A Sober Look at Progress in Language Model Reasoning: Pitfalls and Paths to Reproducibility
Andreas Hochlehnert, Hardik Bhatnagar, Vishaal Udandarao, Samuel Albanie, Ameya Prabhu, Matthias Bethge
2025-04-10
Summary
This paper talks about how AI models that solve math problems are often tested in ways that make their progress look better than it really is, because small changes in how they’re tested can lead to big differences in results.
What's the problem?
When researchers test AI models on math problems, tiny tweaks—like how the questions are worded or the computer setup used—can cause wildly different scores, making it hard to know if the AI is actually improving or just getting lucky.
What's the solution?
The study creates a fairer testing system with clear rules and shares all the tools needed to check results, showing that simpler training methods often work better than flashy ones that claim big improvements but don’t hold up under stricter tests.
Why it matters?
This helps make AI research more honest and reliable, so future models can be built on solid evidence instead of hype, leading to better tutors, calculators, and problem-solving tools.
Abstract
Reasoning has emerged as the next major frontier for language models (LMs), with rapid advances from both academic and industrial labs.
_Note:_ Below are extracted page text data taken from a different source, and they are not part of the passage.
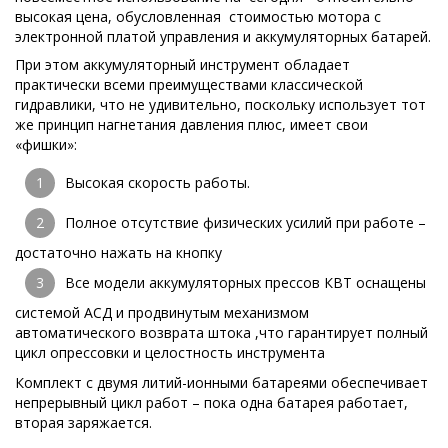
высокая цена, обусловленная стоимостью мотора с
электронной платой управления и аккумуляторных батарей.
При этом аккумуляторный инструмент обладает
практически всеми преимуществами классической
гидравлики, что не удивительно, поскольку использует тот
же принцип нагнетания давления плюс, имеет свои
«фишки»:
Высокая скорость работы.
Полное отсутствие физических усилий при работе –
достаточно нажать на кнопку
Все модели аккумуляторных прессов КВТ оснащены
системой АСД и продвинутым механизмом
автоматического возврата штока ,что гарантирует полный
цикл опрессовки и целостность инструмента
Комплект с двумя литий-ионными батареями обеспечивает
непрерывный цикл работ – пока одна батарея работает,
вторая заряжается.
However, this progress often outpaces methodological rigor, with many evaluations relying on benchmarking practices that lack transparency, robustness, or statistical grounding. In this work, we conduct a comprehensive empirical study and find that current mathematical reasoning benchmarks are highly sensitive to subtle implementation choices - including decoding parameters, random seeds, prompt formatting, and even hardware and software-framework configurations. Performance gains reported in recent studies frequently hinge on unclear comparisons or unreported sources of variance. To address these issues, we propose a standardized evaluation framework with clearly defined best practices and reporting standards. Using this framework, we reassess recent methods and find that reinforcement learning (RL) approaches yield only modest improvements - far below prior claims - and are prone to overfitting, especially on small-scale benchmarks like AIME24. In contrast, supervised finetuning (SFT) methods show consistently stronger generalization. To foster reproducibility, we release all code, prompts, and model outputs, for reasoning benchmarks, establishing more rigorous foundations for future work.